**WHAT YOU SHOULD DO:** From the material below, retype exactly the lines that begin at the line with "Privacidade" and end after the line with "ARMY Membership会員およびWeverse Shop GLOBALに"; pictures stay out of the copy.

**DATA LISTING:**

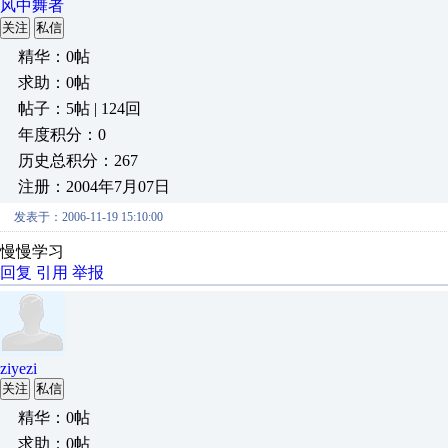
风中舞者
关注
私信
精华：0帖
求助：0帖
帖子：5帖 | 124回
年度积分：0
历史总积分：267
注册：2004年7月07日
发表于：2006-11-19 15:10:00
慢慢学习
回复
引用
举报
ziyezi
关注
私信
精华：0帖
求助：0帖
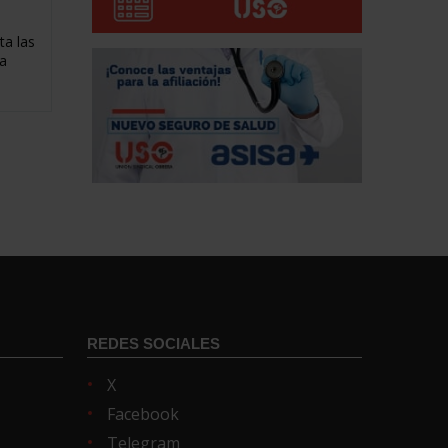
ta las
la
REDES SOCIALES
X
Facebook
Telegram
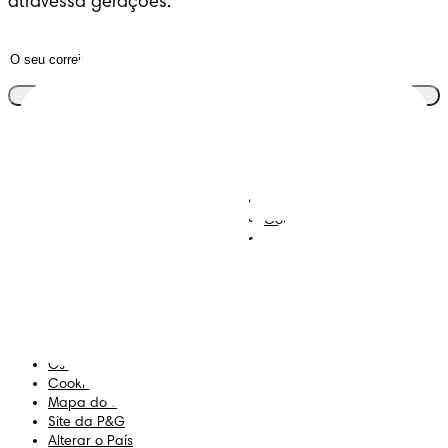
atravessa gerações.
Junta-te ao clube
Descobre Dodot VIP
Regista-te na Dodot
Contacta-nos
Sobre Nós
Termos e Condições
Declaração de Acessibilidade
Privacidade
Os Meus Dados
Cookies
Mapa do Site
Site da P&G
Alterar o País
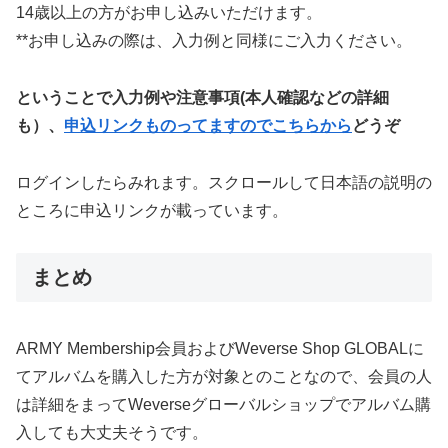
14歳以上の方がお申し込みいただけます。
**お申し込みの際は、入力例と同様にご入力ください。
ということで入力例や注意事項(本人確認などの詳細
も）、
申込リンクものってますのでこちらから
どうぞ
ログインしたらみれます。スクロールして日本語の説明の
ところに申込リンクが載っています。
まとめ
ARMY Membership会員およびWeverse Shop GLOBALに
てアルバムを購入した方が対象とのことなので、会員の人
は詳細をまってWeverseグローバルショップでアルバム購
入しても大丈夫そうです。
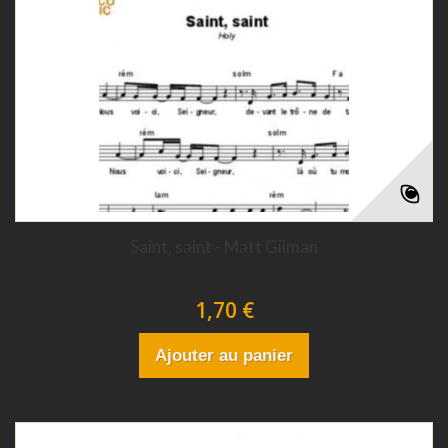
Saint, saint - Matt Gilman
1,70 €
Ajouter au panier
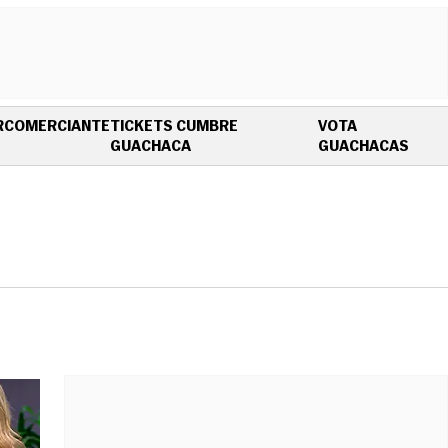
R
COMERCIANTE
TICKETS CUMBRE
VOTA
OPENS IN NEW WINDOW
OPEN
GUACHACA
GUACHACAS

**ANSWER TO THE EXERCISE:**
Privacidade
Os Meus Dados
Cookies
Mapa do Site
Site da P&G
Alterar o País
14歳以上の方がお申し込みいただけます。
**お申し込みの際は、入力例と同様にご入力ください。
ということで入力例や注意事項(本人確認などの詳細
も）、
申込リンクものってますのでこちらから
どうぞ
ログインしたらみれます。スクロールして日本語の説明の
ところに申込リンクが載っています。
まとめ
ARMY Membership会員およびWeverse Shop GLOBALに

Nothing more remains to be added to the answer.